WILLIE SUTTON was named by the FBI as one of their Top Ten Most Wanted Fugitives in 1950. He died a free man in Spring Hill, Florida, at the age of seventy-nine.

Excerpt. © Reprinted by permission. All rights reserved.:
Irishtown Made Me
I was born on June 30, 1901, on the corner of Nassau and Gold in a section along the Brooklyn docks known as Irishtown. When I was three, we moved over one block to High Street, between Gold Street and Bridge Street, and about five years later we moved down the block from 183 High to 227 High. Irishtown was wedged in between the East River on the north, the Navy Yard on the east, and the Washington Street entrance approach to the Brooklyn Bridge off to the west.

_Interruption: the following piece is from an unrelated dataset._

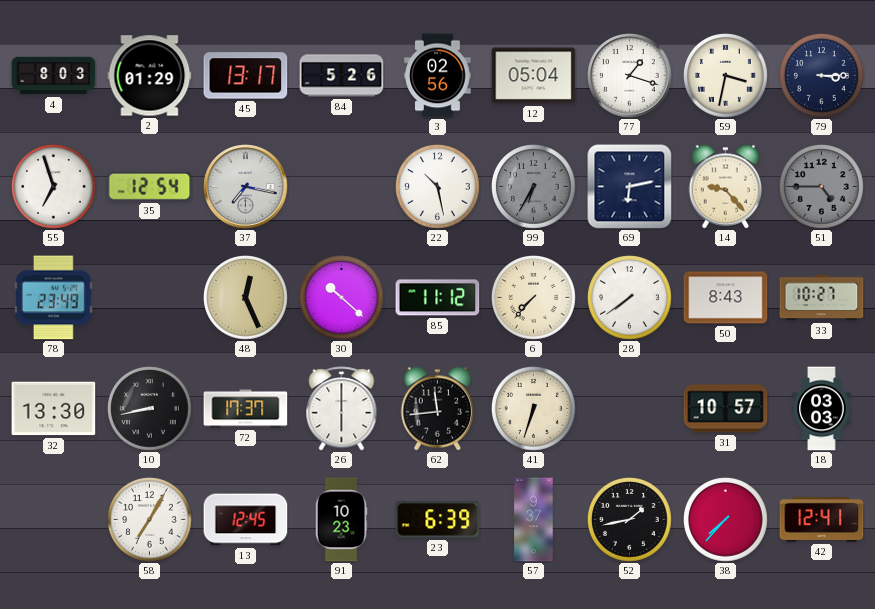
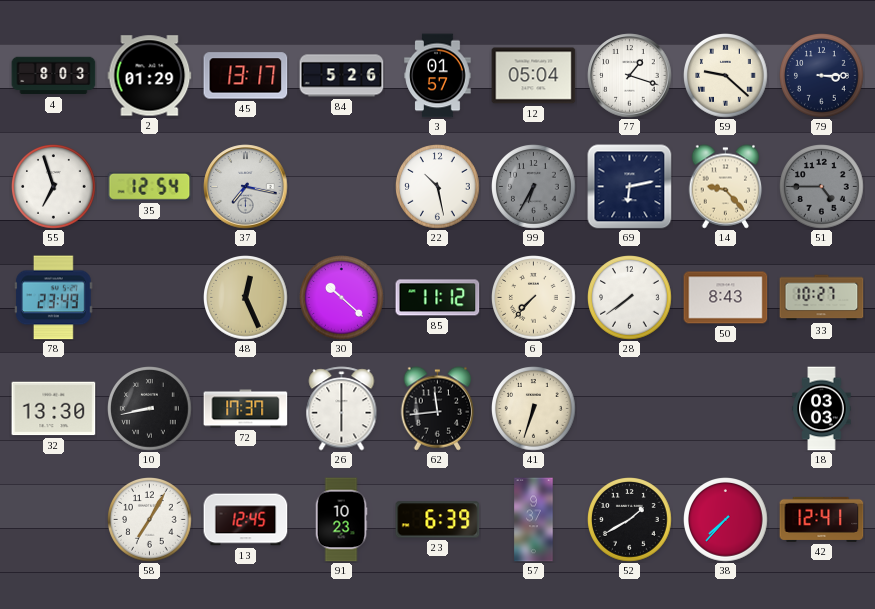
3: 02:56 -> 01:57
59: 3:32 -> 9:22
31: 10:57 -> none
52: 1:43 -> 1:40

To pin my own neighborhood down more closely, the Manhattan Bridge was built while I was nine or ten and we kids used to drive everybody crazy by clambering up the structural ironwork which was going up only a block away from my house.

It was a workingman's neighborhood of one- and two-family dwellings and small neighborhood stores in which credit was extended from payday to payday. We weren't bad off, considering. My father, William Francis Sutton, Sr.--I'm William Francis, Jr.--was a hard-working blacksmith who earned fifteen dollars a week, which was not a bad salary in those days. A blacksmith at that time was like an automobile mechanic today. No matter how bad the times got, there was always a place somewhere for a good one. My mother's father, who was totally blind, lived with us, and so did her brothers, John and Jim, plus John's wife, my Aunt Alice. My grandfather had gone blind from working over the coffee roasters for the A & P stores, and he had a pension. The others all worked and contributed to the upkeep of the house. We were the first family in the neighborhood to have a Victrola, a brand-new Victor in which the music was produced from round cylinders and projected through a cone-shaped horn.

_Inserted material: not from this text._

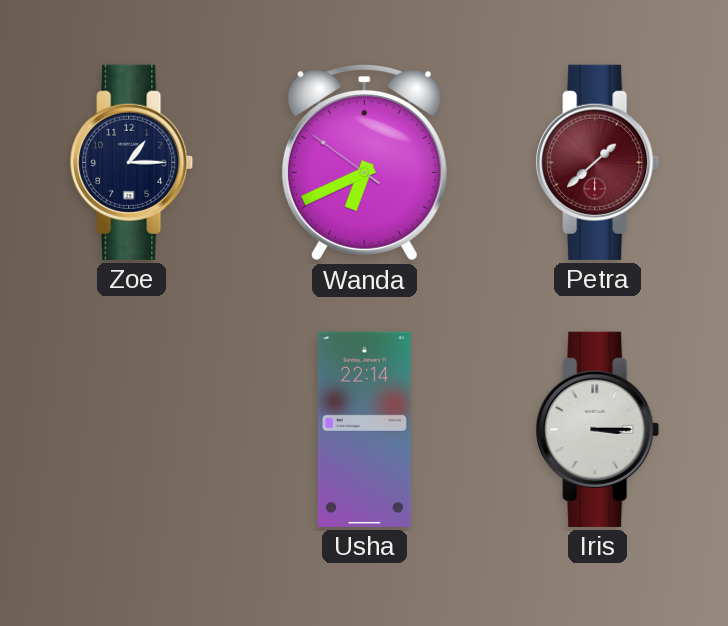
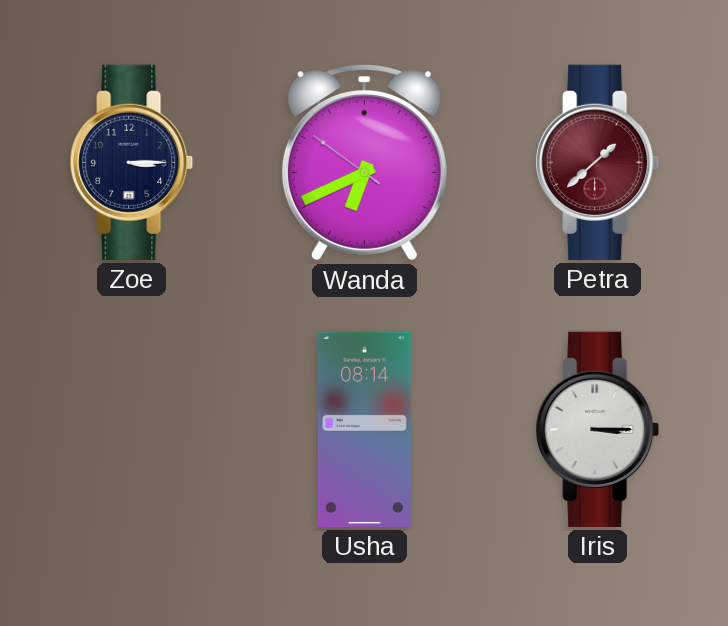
Zoe: 1:15 -> 3:15
Usha: 22:14 -> 08:14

It was a tough neighborhood, but it was a toughness without any strut or swagger. There was constant warfare for control of the docks, because to control the docks meant that you controlled the gambling, the loan-sharking, the pilfering, and the kickbacks. Plus the loading racket, which was the sweetest racket of all. Two rackets really. A flat rate, otherwise known as extortion, was levied against the importer, and then another charge was levied against the truckers for every crate they loaded. Lead pipes and brass knuckles were standard equipment. Murder was commonplace. No one was ever convicted. A code of silence was observed in Irishtown more faithfully than omerts is observed by the Mafia.

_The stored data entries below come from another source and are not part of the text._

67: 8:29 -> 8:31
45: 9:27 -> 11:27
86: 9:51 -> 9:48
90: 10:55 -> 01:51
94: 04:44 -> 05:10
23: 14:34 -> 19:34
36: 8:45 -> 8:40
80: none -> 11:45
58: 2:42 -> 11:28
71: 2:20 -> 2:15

A code of silence that was to have a powerful influence on my life.

Since it was all muscle, the gang members were generally in their late teens or early twenties and therefore very easy for a kid to identify with. The dock boss--the leader--would usually be a little older, all the way up into his mid-twenties, maybe. They gained control by killing their predecessors, and they in turn were killed by their successors. Two years was a long time for a dock boss to stay alive; the turnover was very rapid. They were beaten to a pulp on a dark street; they were shot or stabbed and dumped into the water.

Bill Lovert, my first idol, held power longer than most. A slim man, not very tall, with a sure sense of command and a vibrant personality. Or, at any rate, he was before he had his head bashed in along the docks one night. His successor, Dinny Meehan, was the only dock boss I can remember who died in bed. By which I mean that somebody slipped in through his bedroom window while he was asleep and put a bullet in his brain.

It wasn't only the gangs that were at war with the police. Everybody was. If a man was arrested, his whole family would run alongside the paddy wagon screaming:

"Stop beating my husband!"

"Stop beating my son!"

"They're murdering my daddy!"

The word would go out and in a matter of minutes all his friends would gather outside the police headquarters at Poplar Street and set up a clamor:

"Murderers! Cowards! Leave the lad alone!"

The lad was going to be beaten up anyway. Everybody knew that. The theory was that if you could show the police that there were people on the outside who were interested in his welfare the beating would be less severe.

Either way, all the police ever got out of him was the exercise. Nobody ever talked in Irishtown.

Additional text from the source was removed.